For Tomorrow’s Leaders, Creativity is More Powerful Than Technology
Artificial intelligence (AI), machine learning, robotic process automation (RPA) — what seemed like far-flung, futuristic technology a few years ago is now central to the modern business, especially one that’s focused on delivering relevant and personalized customer experiences.
It’s a seismic shift that’s impacting not just the way we do business, but how we engage with brands and experiences, how we consume content, how we make purchases, and, even, how we educate tomorrow’s innovators and game changers. That final piece — how universities educate the future workforce — is critically important to keeping this unparalleled momentum going.
But it’s not more high-tech training the next generation needs. It’s a greater emphasis on developing and applying creative thinking across all business functions and future roles.
Helping the next generation workforce excel and accelerate
To ensure the future workforce excels — and we, as an industry, can continue growth and innovation — it’s essential universities and early career training programs encourage the rising generation to develop their creative “muscle” and then have the opportunity to use it — to think, solve problems, invent in new ways, and, ultimately, deliver exceptional outcomes.
Right now, though, we aren’t. Creativity is being stifled by educational systems, say 59% of global respondents on Adobe’s Global Creativity Gap study. That’s problematic. Focus on the tech side of things and you’ll have students with behind-the-curve experience on their resumes. As quickly as students learn AI, machine learning, and RPA, the technology makes significant advances. Keeping up, then, requires ongoing upskilling.
Bring creativity to the forefront in universities and career training, though, and students will gain the skills they need for interdisciplinary collaboration, complex problem solving, and innovation — skills that are always valuable and timely. Some schools already do this. In the United States, Carnegie Mellon University, for example, requires a creative skills course for all undergraduates. By entering the workforce with this perspective, students are better equipped for all that comes next.
Training business leaders to think creatively
Creative training isn’t needed just by university students, though. Creativity should be applied to organizations’ personnel and career-development initiatives, and promoted within existing teams. In that same Adobe study, just one in four believes they’re living up to their creative potential, and just 39% of global respondents describe themselves as being creative. Much of this can be attributed to that proverbial grind — three in four say they’re under pressure to produce rather than to be creative at work.
To start enhancing creativity in business and, with it, greater innovation, organizations should start by drilling down on diversity in every sense of the word.
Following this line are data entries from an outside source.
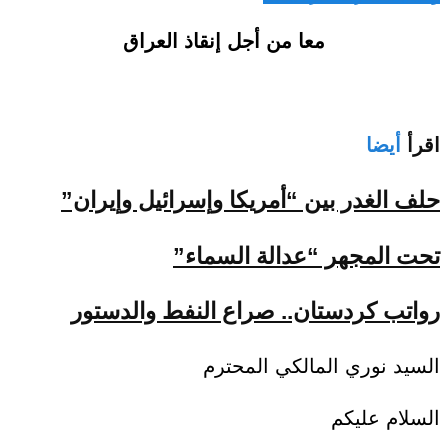
معا من أجل إنقاذ العراق
اقرأ
أيضا
حلف الغدر بين “أمريكا وإسرائيل وإيران”
تحت المجهر “عدالة السماء”
رواتب كردستان.. صراع النفط والدستور
السيد نوري المالكي المحترم
السلام عليكم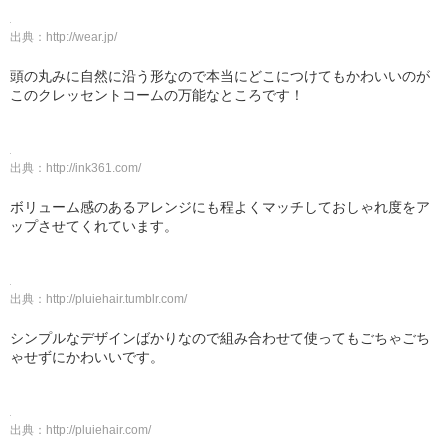
出典：
http://wear.jp/
頭の丸みに自然に沿う形なので本当にどこにつけてもかわいいのが
このクレッセントコームの万能なところです！
出典：
http://ink361.com/
ボリューム感のあるアレンジにも程よくマッチしておしゃれ度をア
ップさせてくれています。
出典：
http://pluiehair.tumblr.com/
シンプルなデザインばかりなので組み合わせて使ってもごちゃごち
ゃせずにかわいいです。
出典：
http://pluiehair.com/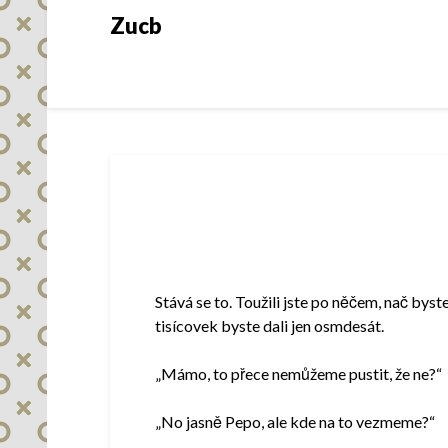
Skip
Zucb
to
content
Stává se to. Toužili jste po něčem, nač byst
tisícovek byste dali jen osmdesát.
„Mámo, to přece nemůžeme pustit, že ne?“
„No jasně Pepo, ale kde na to vezmeme?“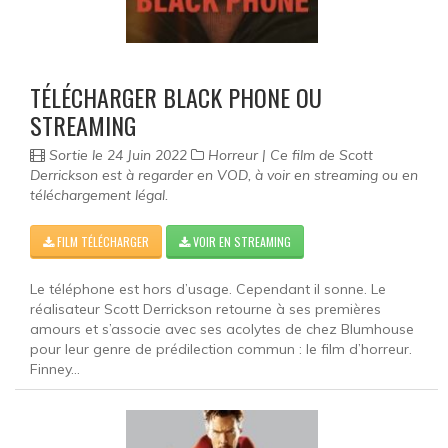
Documentaire
Films pour enfant
TÉLÉCHARGER BLACK PHONE OU
Fantastique
STREAMING
Guerre
Sortie le 24 Juin 2022
Horreur | Ce film de Scott
Derrickson est à regarder en VOD, à voir en streaming ou en
Film historique
téléchargement légal.
Horreur
FILM TÉLÉCHARGER
VOIR EN STREAMING
Famille
Le téléphone est hors d’usage. Cependant il sonne. Le
réalisateur Scott Derrickson retourne à ses premières
Policier
amours et s’associe avec ses acolytes de chez Blumhouse
pour leur genre de prédilection commun : le film d’horreur.
Romance
Finney...
Musical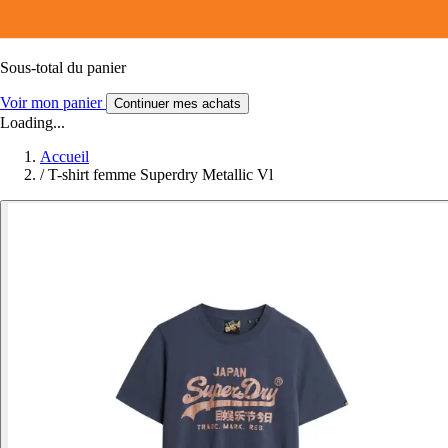
Sous-total du panier
Voir mon panier
Continuer mes achats
Loading...
Accueil
/
T-shirt femme Superdry Metallic Vl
Diverse teams outpace homogenous teams when it comes to innovation — they see things from different angles, bring new perspectives, and promote different values. That, then, fuels discourse, alternative ways of thinking, and creativity — and that creativity fuels innovation. Creativity-to-innovation circle complete.
Balancing cost and creative learning
Granted, these creativity and innovation mandates are surfacing while the cost of education — and the cost to deliver this next-level education to tomorrow’s business leaders, entrepreneurs, and innovators — is rising.
I recently spoke with the President of Bentley University who was conducting a global study tour, visiting alumni and prospective students in my hometown of Tokyo, Japan. Our discussion landed on the future of work and, with it, the rising cost — and cost to students — to educate tomorrow’s leaders. With an emphasis on investing on that next-level technology and associated labs, experts, and resources, it’s easy to see why costs continue to sky-rocket. And while it’s necessary to understand the technology impacting modern business and innovation, the future of work demands those soft skills — the empathy, creativity, collaboration, and compromise that powers organizations in this cluttered, experience-first landscape.
That type of learning doesn’t necessarily add to the tuition bill — but, as hiring managers — new hires with these skill sets will no doubt add to our collective bottom line.